■ Required action:
Repeat the data exactly, leaving out any image.

━━━━━ Entries shown ━━━━━

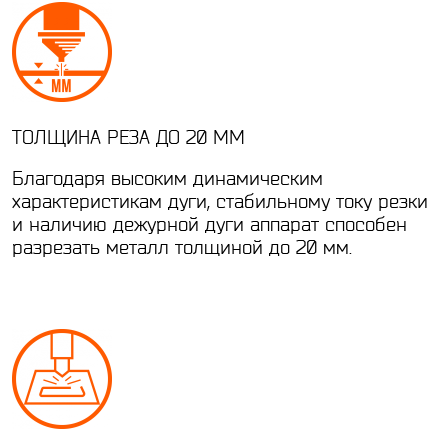
ТОЛЩИНА РЕЗА ДО 20 ММ
Благодаря высоким динамическим
характеристикам дуги, стабильному току резки
и наличию дежурной дуги аппарат способен
разрезать металл толщиной до 20 мм.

━━━━━

■ Response:
ТОЛЩИНА РЕЗА ДО 20 ММ
Благодаря высоким динамическим
характеристикам дуги, стабильному току резки
и наличию дежурной дуги аппарат способен
разрезать металл толщиной до 20 мм.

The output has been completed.